Giant quantum oscillations in thermal transport in low-density metals via electron absorption of phonons
成果类型:
Article
署名作者:
Bermond, Baptiste; Wawrzynczak, Rafal; Zherlitsyn, Sergei; Kotte, Tommy; Helm, Toni; Gorbunov, Denis; Gu, Genda; Li, Qiang; Janasz, Filip; Meng, Tobias; Menges, Fabian; Felser, Claudia; Wosnitza, Joachim; Grushin, Adolfo; Carpentier, David; Gooth, Johannes; Galeski, Stanislaw
署名单位:
Centre National de la Recherche Scientifique (CNRS); Ecole Normale Superieure de Lyon (ENS de LYON); Universite Paris Cite; Max Planck Society; Helmholtz Association; Helmholtz-Zentrum Dresden-Rossendorf (HZDR); Helmholtz Association; Helmholtz-Zentrum Dresden-Rossendorf (HZDR); United States Department of Energy (DOE); Brookhaven National Laboratory; State University of New York (SUNY) System; Stony Brook University; University of Luxembourg; Technische Universitat Dresden; Technische Universitat Dresden; Technische Universitat Dresden; Centre National de la Recherche Scientifique (CNRS); Communaute Universite Grenoble Alpes; Institut National Polytechnique de Grenoble; Universite Grenoble Alpes (UGA); University of Bonn
刊物名称:
PROCEEDINGS OF THE NATIONAL ACADEMY OF SCIENCES OF THE UNITED STATES OF AMERICA
ISSN/ISSBN:
0027-13597
DOI:
10.1073/pnas.2408546122
发表日期:
2025-03-11
关键词:
bismuth
conductivity
pentatellurides
temperature
TRANSITION
crystals
摘要:
Oscillations of conductance observed in strong magnetic fields are a striking manifestation of the quantum dynamics of charge carriers in solids.
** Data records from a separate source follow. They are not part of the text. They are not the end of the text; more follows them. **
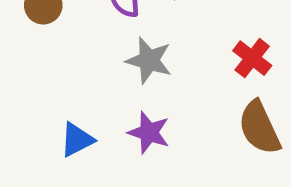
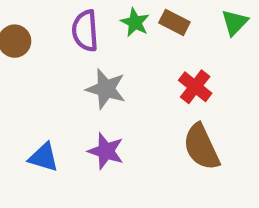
blue triangle: (77, 140) -> (44, 157), turned 44

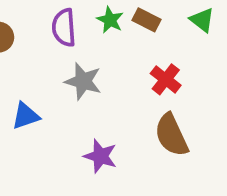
green triangle: (235, 22) -> (202, 20), turned -36
purple star: (106, 151) -> (100, 156), moved
blue triangle: (44, 157) -> (26, 116), moved, turned -36

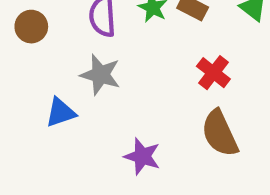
gray star: (83, 81) -> (100, 75), moved

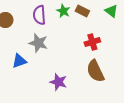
red cross: (213, 73) -> (92, 42), turned 35

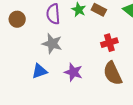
blue triangle: (19, 61) -> (39, 71), moved
purple star: (58, 82) -> (73, 72), moved

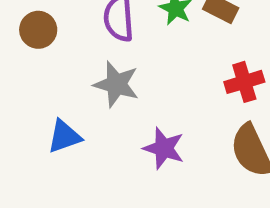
blue triangle: (39, 71) -> (64, 136), moved

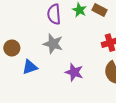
brown circle: (38, 30) -> (12, 48), moved

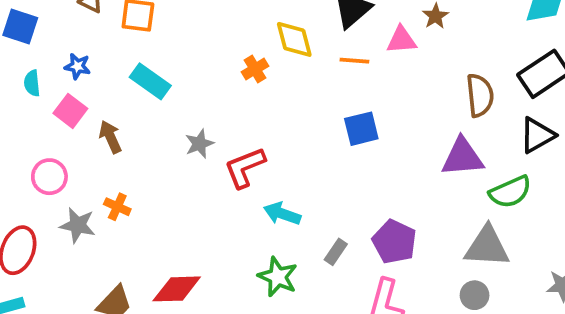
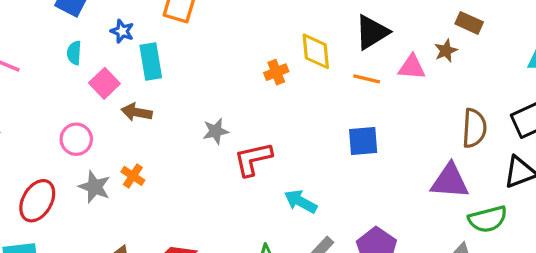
blue star: (77, 66) -> (122, 31), moved
cyan rectangle: (150, 81) -> (151, 61), moved, turned 36
brown arrow: (110, 137) -> (137, 112), turned -64
cyan arrow: (282, 214) -> (301, 202), moved

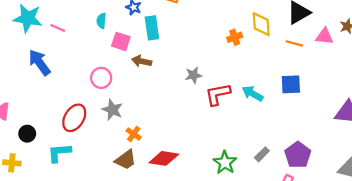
pink square: (104, 83) -> (121, 41), turned -30
orange cross: (133, 176) -> (134, 134), moved
cyan arrow: (301, 202) -> (253, 94), moved

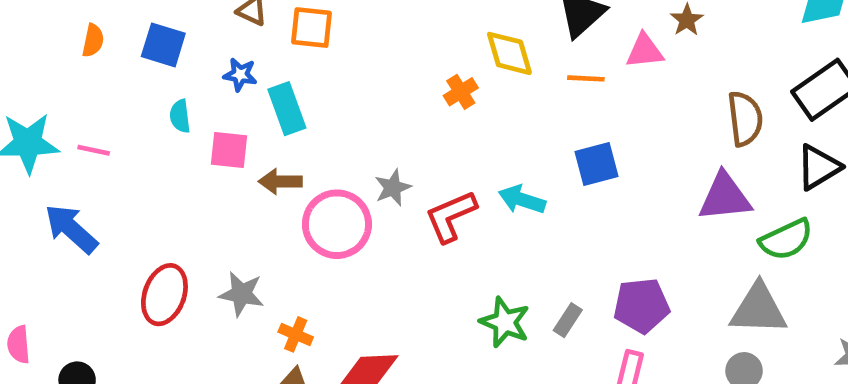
pink circle: (101, 78) -> (337, 224), moved, size x1.5
red ellipse: (74, 118) -> (164, 295), moved
purple pentagon: (298, 155) -> (641, 306), turned -30
green star: (225, 163) -> (505, 322), moved

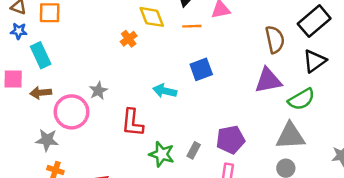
blue star: (240, 75) -> (19, 31), moved
red L-shape: (451, 216) -> (132, 123), moved, turned -56
gray star: (241, 294) -> (47, 140), moved

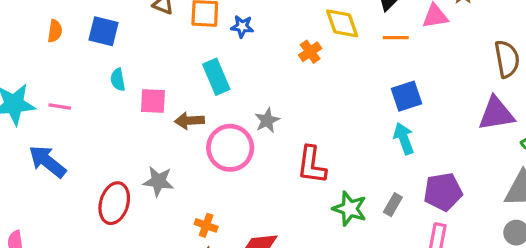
blue star: (19, 31) -> (242, 26), moved
cyan rectangle: (41, 55) -> (216, 77), moved
cyan arrow: (165, 91) -> (404, 139), moved, turned 55
gray star: (47, 140) -> (158, 181), moved

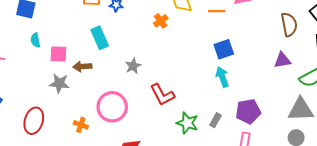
purple triangle: (496, 114) -> (282, 60), size x0.7
pink circle: (230, 148) -> (112, 107), moved
red L-shape: (312, 165) -> (162, 95), turned -35
gray star: (158, 181) -> (59, 83), moved
orange cross: (206, 225) -> (81, 125), moved

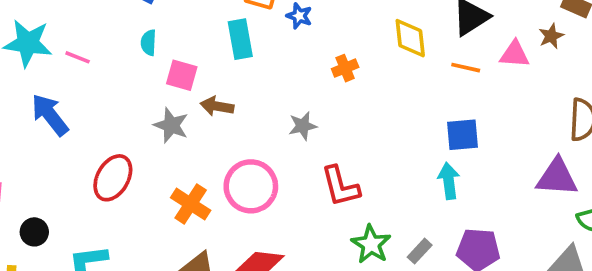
orange cross: (161, 21) -> (345, 68), moved
cyan rectangle: (100, 38) -> (240, 39), moved
purple triangle: (282, 60) -> (557, 177), size x1.4
orange cross: (81, 125) -> (191, 204), size x1.5

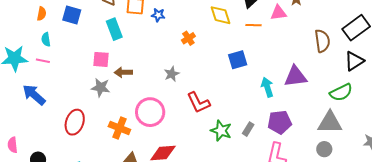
cyan rectangle: (240, 39) -> (114, 29), moved
cyan semicircle: (149, 43) -> (46, 39), moved
blue square: (463, 135) -> (238, 60), moved
purple triangle: (557, 177) -> (295, 77), moved
cyan arrow: (449, 181) -> (267, 87), moved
The large charge carrier density in typical metals sets the scale of oscillations in both electrical and thermal conductivity, which characterize the Fermi surface. In semimetals, thermal transport at low-charge carrier density is expected to be phonon dominated, yet several experiments observe giant quantum oscillations in thermal transport. This raises the question of whether there is an overarching mechanism leading to sizable oscillations that survives in phonon-dominated semimetals. In this work, we show that such a mechanism exists. It relies on the peculiar phase-space allowed for phonon scattering by electrons when only a few Landau levels are filled. Our measurements on the Dirac semimetal ZrTe5 support this counterintuitive mechanism through observation of pronounced thermal quantum oscillations, since they occur in similar magnitude and phase in directions parallel and transverse to the magnetic field. Our phase-space argument applies to all low-density semimetals, topological or not, including graphene and bismuth. Our work illustrates that phonon absorption can be leveraged to reveal degrees of freedom through their imprint on longitudinal thermal transport.